§ Page segmentation data
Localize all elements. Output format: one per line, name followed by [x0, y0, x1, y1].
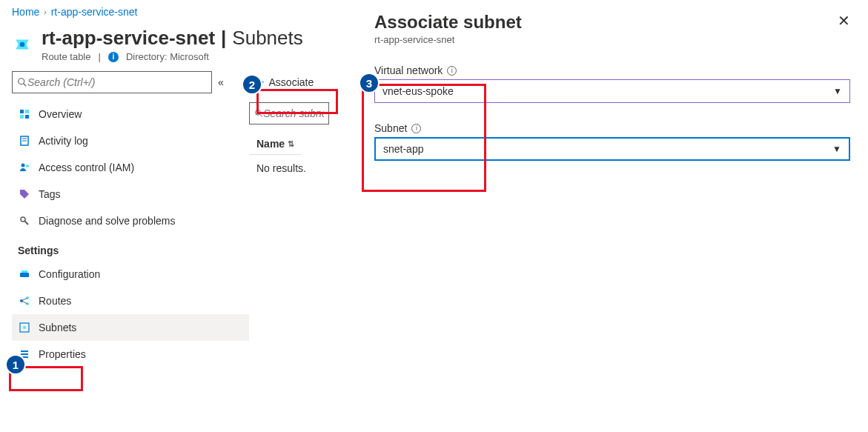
sidebar-item-access-control[interactable]: Access control (IAM) [12, 154, 249, 181]
svg-point-1 [19, 79, 24, 84]
subnets-icon [18, 321, 31, 334]
column-header-name[interactable]: Name ⇅ [249, 133, 302, 155]
svg-rect-14 [20, 273, 29, 277]
svg-rect-5 [20, 115, 24, 119]
svg-line-19 [21, 298, 27, 301]
sidebar-item-label: Configuration [39, 268, 100, 280]
breadcrumb-home[interactable]: Home [12, 6, 39, 18]
sidebar-item-diagnose[interactable]: Diagnose and solve problems [12, 207, 249, 234]
vnet-label: Virtual network [374, 64, 443, 76]
sidebar-item-label: Diagnose and solve problems [39, 215, 175, 227]
svg-line-2 [24, 84, 27, 87]
sidebar-item-label: Access control (IAM) [39, 162, 134, 173]
sidebar-section-settings: Settings [12, 234, 249, 261]
svg-point-10 [21, 164, 25, 167]
svg-point-22 [23, 326, 26, 329]
info-icon[interactable]: i [447, 66, 457, 76]
sidebar-item-tags[interactable]: Tags [12, 181, 249, 207]
search-icon [254, 108, 263, 119]
sidebar-item-label: Subnets [39, 322, 76, 333]
sidebar-search[interactable] [12, 71, 212, 93]
sidebar-item-subnets[interactable]: Subnets [12, 314, 249, 341]
subnets-search-input[interactable] [263, 107, 324, 119]
callout-3: 3 [359, 73, 380, 93]
vnet-value: vnet-eus-spoke [382, 85, 454, 97]
routes-icon [18, 294, 31, 308]
search-icon [17, 77, 27, 87]
callout-2: 2 [242, 74, 262, 95]
panel-title: Associate subnet [374, 12, 522, 33]
svg-line-13 [24, 221, 28, 225]
resource-type: Route table [42, 51, 91, 62]
sidebar-item-routes[interactable]: Routes [12, 288, 249, 314]
associate-label: Associate [269, 76, 314, 88]
chevron-right-icon: › [44, 8, 46, 16]
sidebar-nav: Overview Activity log Access control (IA… [12, 101, 249, 368]
sidebar-item-configuration[interactable]: Configuration [12, 261, 249, 288]
chevron-down-icon: ▼ [833, 86, 842, 96]
collapse-sidebar-icon[interactable]: « [218, 76, 224, 88]
activity-log-icon [18, 134, 31, 147]
svg-line-27 [260, 115, 262, 117]
svg-rect-6 [25, 115, 29, 119]
svg-rect-4 [25, 110, 29, 113]
sidebar-item-label: Routes [39, 295, 71, 307]
info-icon[interactable]: i [411, 124, 421, 133]
page-section: Subnets [232, 27, 302, 50]
close-icon[interactable]: ✕ [838, 12, 850, 30]
info-icon: i [108, 52, 119, 62]
access-control-icon [18, 161, 31, 174]
sidebar-item-properties[interactable]: Properties [12, 341, 249, 368]
sidebar-search-input[interactable] [27, 76, 207, 88]
svg-rect-15 [21, 270, 27, 273]
vnet-dropdown[interactable]: vnet-eus-spoke ▼ [374, 79, 850, 103]
svg-point-26 [256, 110, 261, 115]
diagnose-icon [18, 214, 31, 227]
sidebar-item-overview[interactable]: Overview [12, 101, 249, 127]
overview-icon [18, 107, 31, 121]
chevron-down-icon: ▼ [832, 144, 841, 154]
sidebar-item-label: Overview [39, 108, 82, 120]
subnet-dropdown[interactable]: snet-app ▼ [374, 137, 850, 161]
configuration-icon [18, 267, 31, 281]
subnet-value: snet-app [383, 143, 423, 155]
panel-subtitle: rt-app-service-snet [374, 34, 522, 45]
subnet-label: Subnet [374, 122, 407, 134]
subnets-search[interactable] [249, 102, 329, 124]
svg-point-0 [20, 42, 25, 47]
page-title: rt-app-service-snet [42, 27, 215, 50]
sidebar-item-activity-log[interactable]: Activity log [12, 127, 249, 154]
svg-point-11 [26, 165, 29, 167]
sidebar-item-label: Activity log [39, 135, 88, 147]
sort-icon: ⇅ [288, 139, 294, 149]
sidebar-item-label: Tags [39, 188, 61, 200]
breadcrumb-resource[interactable]: rt-app-service-snet [51, 6, 138, 18]
svg-rect-3 [20, 110, 24, 113]
sidebar-item-label: Properties [39, 348, 86, 360]
tags-icon [18, 187, 31, 201]
svg-line-20 [21, 301, 27, 304]
route-table-icon [12, 34, 33, 55]
associate-subnet-panel: Associate subnet rt-app-service-snet ✕ V… [357, 0, 868, 432]
callout-1: 1 [5, 354, 26, 375]
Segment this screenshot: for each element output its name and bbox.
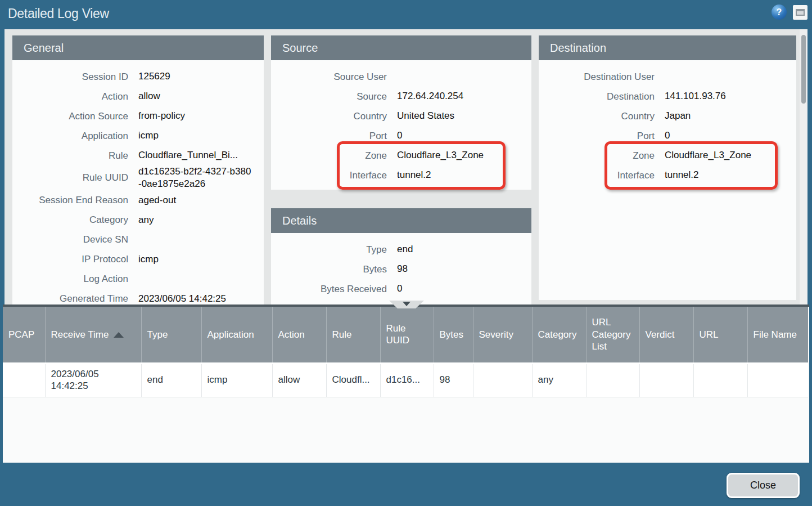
field-row-source-interface: Interface tunnel.2: [271, 165, 527, 185]
panel-destination-title: Destination: [539, 35, 796, 60]
panel-destination-body: Destination User Destination 141.101.93.…: [539, 60, 796, 190]
column-header-verdict[interactable]: Verdict: [639, 307, 693, 363]
panel-source: Source Source User Source 172.64.240.254…: [271, 35, 531, 190]
field-label: Category: [12, 214, 128, 226]
cell-rule-uuid: d1c16...: [380, 363, 434, 397]
vertical-scrollbar-thumb[interactable]: [801, 35, 806, 104]
column-header-receive-time[interactable]: Receive Time: [45, 307, 141, 363]
field-label: Port: [271, 131, 387, 142]
field-label: Destination User: [539, 71, 655, 83]
field-label: Bytes: [271, 264, 387, 275]
field-value: tunnel.2: [665, 169, 792, 181]
field-value: any: [138, 214, 259, 226]
field-label: Port: [539, 131, 655, 142]
field-label: Session End Reason: [12, 195, 128, 206]
column-header-action[interactable]: Action: [272, 307, 326, 363]
field-value: end: [397, 243, 527, 256]
panel-details-body: Type end Bytes 98 Bytes Received 0: [271, 233, 531, 303]
field-value: allow: [138, 90, 259, 102]
field-value: 0: [665, 129, 792, 142]
field-value: Cloudflare_L3_Zone: [665, 149, 792, 162]
field-label: Type: [271, 244, 387, 256]
field-row-session-id: Session ID 125629: [12, 67, 259, 87]
window-restore-icon[interactable]: [793, 5, 808, 20]
field-row-destination-port: Port 0: [539, 126, 792, 146]
field-label: Rule UUID: [12, 172, 128, 183]
field-value: 141.101.93.76: [665, 90, 792, 102]
field-value: 172.64.240.254: [397, 90, 527, 102]
column-header-file-name[interactable]: File Name: [747, 307, 808, 363]
field-row-type: Type end: [271, 240, 527, 259]
panel-details: Details Type end Bytes 98 Bytes Received…: [271, 208, 531, 305]
field-row-action-source: Action Source from-policy: [12, 106, 259, 126]
field-row-destination-country: Country Japan: [539, 106, 792, 126]
cell-application: icmp: [201, 363, 272, 397]
column-header-pcap[interactable]: PCAP: [3, 307, 45, 363]
field-label: Application: [12, 131, 128, 142]
field-row-device-sn: Device SN: [12, 230, 259, 249]
column-header-bytes[interactable]: Bytes: [434, 307, 473, 363]
field-value: from-policy: [138, 110, 259, 122]
field-row-ip-protocol: IP Protocol icmp: [12, 249, 259, 269]
panel-general-body: Session ID 125629 Action allow Action So…: [12, 60, 264, 305]
field-row-source-user: Source User: [271, 67, 527, 87]
log-table-header-row: PCAP Receive Time Type Application Actio…: [3, 307, 808, 363]
field-value: Cloudflare_L3_Zone: [397, 149, 527, 162]
column-header-rule-uuid[interactable]: Rule UUID: [380, 307, 434, 363]
cell-verdict: [639, 363, 693, 397]
column-header-rule[interactable]: Rule: [326, 307, 380, 363]
field-row-category: Category any: [12, 210, 259, 230]
cell-receive-time: 2023/06/05 14:42:25: [45, 363, 141, 397]
log-table: PCAP Receive Time Type Application Actio…: [3, 307, 808, 397]
field-value: Japan: [665, 110, 792, 122]
dialog-titlebar: Detailed Log View ?: [0, 0, 812, 29]
log-table-row[interactable]: 2023/06/05 14:42:25 end icmp allow Cloud…: [3, 363, 808, 397]
field-row-rule-uuid: Rule UUID d1c16235-b2f2-4327-b380-0ae187…: [12, 165, 259, 190]
field-row-bytes: Bytes 98: [271, 259, 527, 279]
field-label: Interface: [271, 170, 387, 181]
cell-file-name: [747, 363, 808, 397]
panel-source-body: Source User Source 172.64.240.254 Countr…: [271, 60, 531, 190]
column-header-url[interactable]: URL: [693, 307, 747, 363]
field-label: Source User: [271, 71, 387, 83]
field-label: Source: [271, 91, 387, 102]
panel-details-title: Details: [271, 208, 531, 233]
chevron-down-icon: [403, 302, 410, 306]
panel-source-title: Source: [271, 35, 531, 60]
field-value: 98: [397, 263, 527, 275]
column-header-url-category-list[interactable]: URL Category List: [586, 307, 639, 363]
field-row-bytes-received: Bytes Received 0: [271, 279, 527, 299]
field-row-rule: Rule Cloudflare_Tunnel_Bi...: [12, 146, 259, 165]
close-button[interactable]: Close: [727, 473, 800, 498]
field-value: 125629: [138, 70, 259, 83]
column-header-severity[interactable]: Severity: [473, 307, 532, 363]
field-row-destination: Destination 141.101.93.76: [539, 87, 792, 106]
cell-pcap: [3, 363, 45, 397]
cell-rule: Cloudfl...: [326, 363, 380, 397]
dialog-title: Detailed Log View: [8, 6, 109, 21]
panel-general: General Session ID 125629 Action allow A…: [12, 35, 264, 305]
panel-general-title: General: [12, 35, 264, 60]
field-row-source-zone: Zone Cloudflare_L3_Zone: [271, 146, 527, 165]
column-header-category[interactable]: Category: [532, 307, 586, 363]
help-icon[interactable]: ?: [772, 5, 787, 20]
field-value: 0: [397, 129, 527, 142]
field-value: icmp: [138, 129, 259, 142]
vertical-scrollbar-track[interactable]: [800, 29, 808, 305]
field-label: Log Action: [12, 274, 128, 285]
cell-category: any: [532, 363, 586, 397]
column-header-application[interactable]: Application: [201, 307, 272, 363]
field-row-source-country: Country United States: [271, 106, 527, 126]
field-row-log-action: Log Action: [12, 269, 259, 289]
field-label: IP Protocol: [12, 254, 128, 265]
panel-destination: Destination Destination User Destination…: [539, 35, 796, 300]
cell-bytes: 98: [434, 363, 473, 397]
field-label: Destination: [539, 91, 655, 102]
field-value: aged-out: [138, 194, 259, 207]
cell-url: [693, 363, 747, 397]
field-label: Zone: [271, 150, 387, 162]
column-header-type[interactable]: Type: [141, 307, 201, 363]
cell-severity: [473, 363, 532, 397]
field-label: Interface: [539, 170, 655, 181]
field-value: 0: [397, 283, 527, 295]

§ TASK DIRECTIONS
All lines above containing the string "section": copy each one.

§ ANSWER
sidebar-section-settings: Settings [12, 234, 249, 261]
page-section: Subnets [232, 27, 302, 50]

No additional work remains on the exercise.